Reproducibility and accountability are increasingly demanded in statistical computing. This implies a need for new computing systems and environments that can transparently, easily, and robustly satisfy reproducibility and accountability standards. To this end, we have developed a system and R package called adapr (Accountable Data Analysis Process in R) that is built on the idea of accountable units. An accountable unit is a data file (statistic, table or graphic) that can be associated with a provenance, meaning how it was created, when it was created and who created it. A key concept is that an accountable unit is sharable and can be incorporated into a collaborative project wherein multiple investigators may use different systems to produce a composite publication. Reproducing such composite publications may be highly complex requiring repeating computations on multiple systems from multiple authors; however, determining the provenance of each unit should be much simpler, requiring only a search in a result database. adapr organizes analytic computations within a project as a directed acyclic graph (DAG) in which data, computer programs, and outputs are nodes. adapr works by integrating a version control system (Git), cryptographic hashes, and a dependency tracking database. The adapr package enables treatment of the analysis as a single unit that evovles over time as stored within the version control system. The implementation uses an R Shiny interface (adaprApp) creating an efficient user experience concealing the complexity and reducing overhead of tracking relative to standard data analytic coding.

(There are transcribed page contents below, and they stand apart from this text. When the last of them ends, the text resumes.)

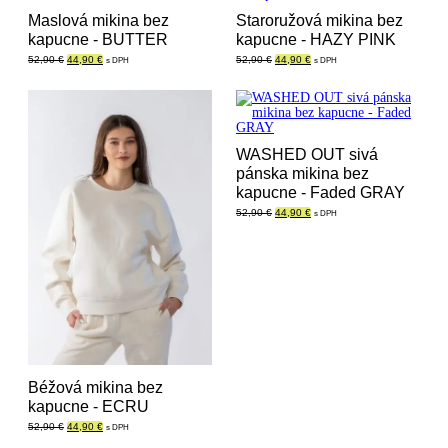
Maslová mikina bez
Staroružová mikina bez
kapucne - BUTTER
kapucne - HAZY PINK
Pôvodná
Aktuálna
Pôvodná
Aktuálna
52,90
€
44,90
€
52,90
€
44,90
€
s DPH
s DPH
cena
cena
cena
cena
bola:
je:
bola:
je:
52,90 €.
44,90 €.
52,90 €.
44,90 €.
WASHED OUT sivá
pánska mikina bez
kapucne - Faded GRAY
Pôvodná
Aktuálna
52,90
€
44,90
€
s DPH
cena
cena
bola:
je:
52,90 €.
44,90 €.
Béžová mikina bez
kapucne - ECRU
Pôvodná
Aktuálna
52,90
€
44,90
€
s DPH
cena
cena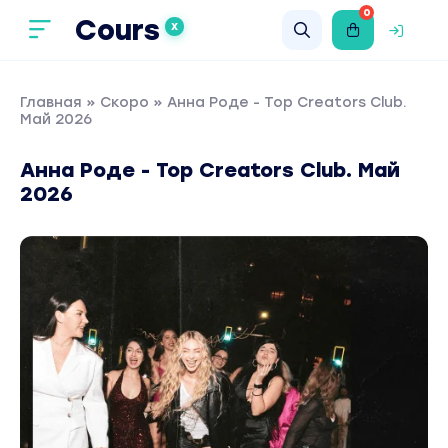
0
Cours
X
Главная
»
Скоро
» Анна Роде - Top Creators Club.
Май 2026
Анна Роде - Top Creators Club. Май
2026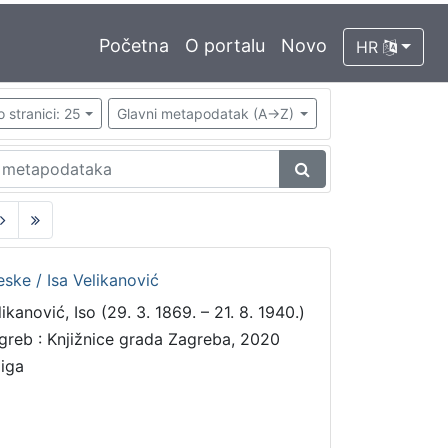
Početna
O portalu
Novo
HR
o stranici: 25
Glavni metapodatak (A->Z)
ske / Isa Velikanović
ikanović, Iso (29. 3. 1869. – 21. 8. 1940.)
greb : Knjižnice grada Zagreba, 2020
jiga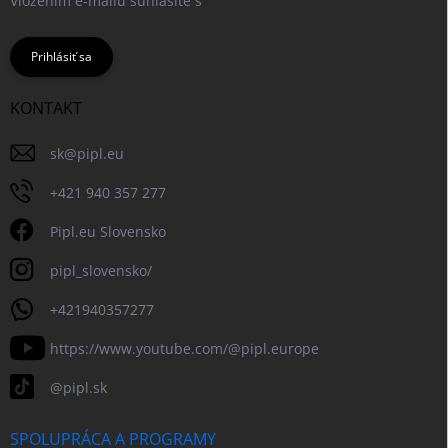
Vložením e-mailu súhlasíte s
podmienkami ochrany osobných
údajov
Prihlásiť sa
KONTAKT
sk
@
pipl.eu
+421 940 357 277
Pipl.eu Slovensko
pipl_slovensko/
+421940357277
https://www.youtube.com/@pipl.europe
@pipl.sk
SPOLUPRÁCA A PROGRAMY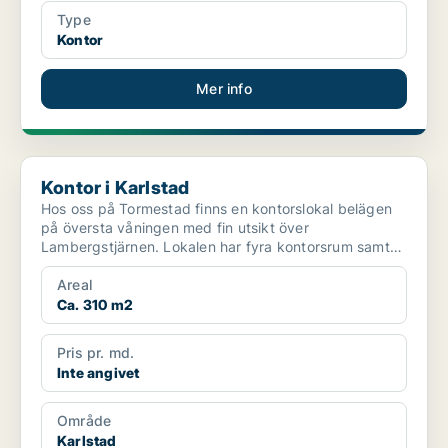
Type
Kontor
Mer info
Kontor i Karlstad
Kontor i Karlstad
Hos oss på Tormestad finns en kontorslokal belägen
på översta våningen med fin utsikt över
Lambergstjärnen. Lokalen har fyra kontorsrum samt
en större geme...
Areal
Ca. 310 m2
Pris pr. md.
Inte angivet
Område
Karlstad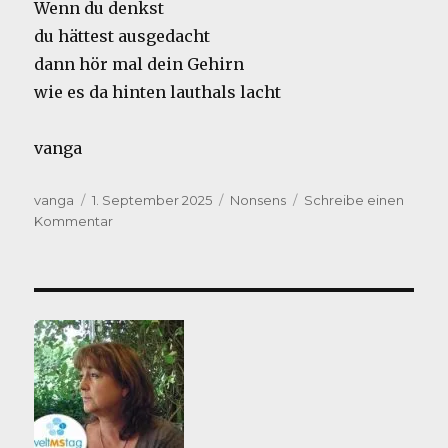
Wenn du denkst
du hättest ausgedacht
dann hör mal dein Gehirn
wie es da hinten lauthals lacht
vanga
Autor
Veröffentlicht
Kategorien
vanga
1. September 2025
Nonsens
Schreibe einen
am
zu
Kommentar
Irre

We present the Accountable Data Analysis Process in R (ADAPR) system in R to facilitate reproducible calculations. The objective is to use a structured, transparent, and self-contained system that would allow users to quickly and easily generate reports and manage the complexity of analyses with minimal additional overhead. The byproduct this structured system of this is system is that multiple data analysts can interpret and collaborate on the same project.
An adapr project is a set of related analyses from a given dataset. The project is a self-contained folder with all data, resources (with the exception of R libraries, which are version tracked), and results.
In order to initially set up adapr, there is a helper function adapr::default.adapr.setup()
that will ask a short sequence of questions (preferred username, version control preference, etc.) and will create the first adapr project adaprHome within the document directory of the computer. The setup function requires RStudio to work as this application locates resources such as pandoc
automatically and sets environment variables accordingly. The setup function creates a directory at the top level of the user directories called ProjectPaths
with two files projectid_2_directory_adapr.csv
and adapr_options.csv
that are required to locate projects and configure adapr, respectively.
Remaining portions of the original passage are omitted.